タイガー・ウッズが黄金時代を迎えた2000年代前半からは、米ツアーで開幕前の会見の「例外」が徐々に増えた。

どの大会においても常に注目選手だったウッズが、毎試合、開幕前の会見に対応するのは負担が大きすぎるということで、ウッズが望めば、「今日のウッズの会見は、会見場ではなく、練習ラウンド終了後に18番グリーン脇で行います」とアナウンスされるようになった。

男子ゴルフのメジャー大会、2019年4月のマスターズ・トーナメントで優勝し、ガッツポーズをするタイガー・ウッズ=2019年4月14日、アメリカ・オーガスタ
写真=AFP/時事通信フォト
男子ゴルフのメジャー大会、2019年4月のマスターズ・トーナメントで優勝し、ガッツポーズをするタイガー・ウッズ=2019年4月14日、アメリカ・オーガスタ - 写真=AFP/時事通信フォト

そして、屋外に設けられたフラッシュエリアと呼ばれる一角で、ウッズがお立ち台の上に立ち、数人の記者からの質問に答える短時間の「フラッシュ・インタビュー」のみで終了。日本的に言えば「囲み取材」のようなものだが、これは、ツアーが選手の立場や気持ちを考慮して打ち出した柔軟な対応で、この簡易方式がミケルソンや他選手にも当てはめられることがどんどん増えていった。

■ウッズの離婚会見が早々に終了させられたワケ

この簡易方式は、ウッズの離婚会見にも採用された。2009年暮れに起こった一連の不倫騒動から半年以上が経過した2010年の夏のある日、「ウッズが試合会場で会見を開き、離婚を発表する」という内々の知らせを受け、私は大慌てで夜行便に飛び乗って試合会場へ急行した。

詰め寄せたメディアは100人超。見慣れない記者やカメラマンの姿が目立ち、ゴルフ専門ではないゴシップ系のメディアが大勢紛れ込んでいることは明白だった。大荒れの会見になることが予想される状況だった。

テレビカメラ
写真=iStock.com/microgen
※写真はイメージです - 写真=iStock.com/microgen

それほど大人数のメディアが詰め寄せていたにも関わらず、いや大人数が待機していたからこそ、米ツアーはウッズの離婚発表の場を「会見」ではなく「フラッシュ・インタビュー」に切り替えた。

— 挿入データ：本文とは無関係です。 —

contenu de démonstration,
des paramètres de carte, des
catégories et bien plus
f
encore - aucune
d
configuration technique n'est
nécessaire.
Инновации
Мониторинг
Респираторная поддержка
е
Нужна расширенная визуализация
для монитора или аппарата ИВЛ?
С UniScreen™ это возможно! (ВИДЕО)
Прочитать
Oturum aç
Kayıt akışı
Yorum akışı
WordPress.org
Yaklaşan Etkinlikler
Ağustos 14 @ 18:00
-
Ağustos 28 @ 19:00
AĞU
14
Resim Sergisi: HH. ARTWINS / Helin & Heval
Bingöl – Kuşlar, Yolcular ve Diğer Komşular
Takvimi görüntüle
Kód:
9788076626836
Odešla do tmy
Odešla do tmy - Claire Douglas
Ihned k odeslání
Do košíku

屋外は雨がしとしと降っており、ウッズのお立ち台だけは小さなテントの中に設けられていたが、記者やカメラマンは、満員電車のようなスシ詰め状態ゆえに傘を広げるスペースもない。全員、ずぶ濡れで立ちっぱなし。ウッズの声が聞こえるのは、せいぜい前方2、3列の記者だけで、質疑応答はあっという間に終えられた。

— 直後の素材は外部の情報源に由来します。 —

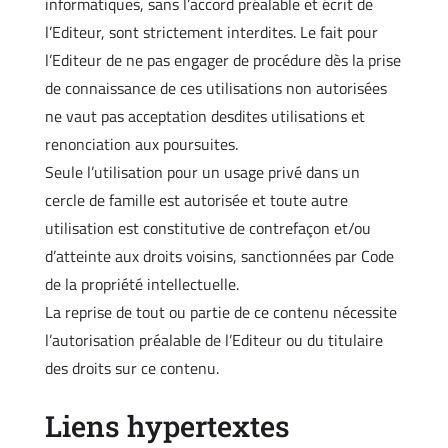
informatiques, sans l’accord préalable et écrit de
l’Editeur, sont strictement interdites. Le fait pour
l’Editeur de ne pas engager de procédure dès la prise
de connaissance de ces utilisations non autorisées
ne vaut pas acceptation desdites utilisations et
renonciation aux poursuites.
Seule l’utilisation pour un usage privé dans un
cercle de famille est autorisée et toute autre
utilisation est constitutive de contrefaçon et/ou
d’atteinte aux droits voisins, sanctionnées par Code
de la propriété intellectuelle.
La reprise de tout ou partie de ce contenu nécessite
l’autorisation préalable de l’Editeur ou du titulaire
des droits sur ce contenu.
Liens hypertextes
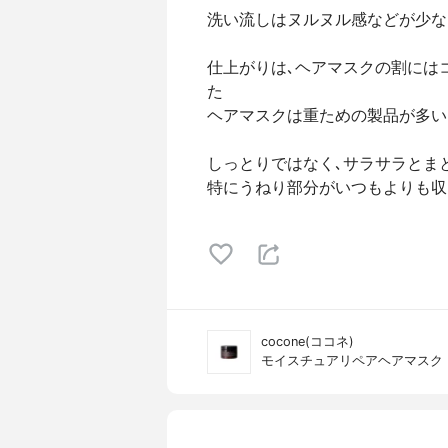
洗い流しはヌルヌル感などが少な
仕上がりは､ヘアマスクの割には
た
ヘアマスクは重ための製品が多い
しっとりではなく､サラサラとま
特にうねり部分がいつもよりも収
cocone(ココネ)
モイスチュアリペアヘアマスク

このようにゴルフの取材現場では、柔軟で臨機応変な対応が多く見られるようになっている。メディアからの要望があれば、ツアーは会見を組み、選手も応える。だが、同時にツアーは選手の事情や心情を考慮し、理解を示した上で、最大限、選手を守るための工夫を採り入れているのだ。

■難しいのは、優勝者の会見ではなく、敗北した選手の会見

ゴルフの試合は通常4日間72ホールで行われ、いざ試合が始まると、その日の首位と2位の選手が会見に呼ばれるのが通例だ。

だが、首位に複数の選手が並んだ場合は、そのうちの何人かの会見が省略されたり、首位と大差がついている場合は2位の会見が省略されたりする。米ツアーの対応はここでもフレキシブルだ。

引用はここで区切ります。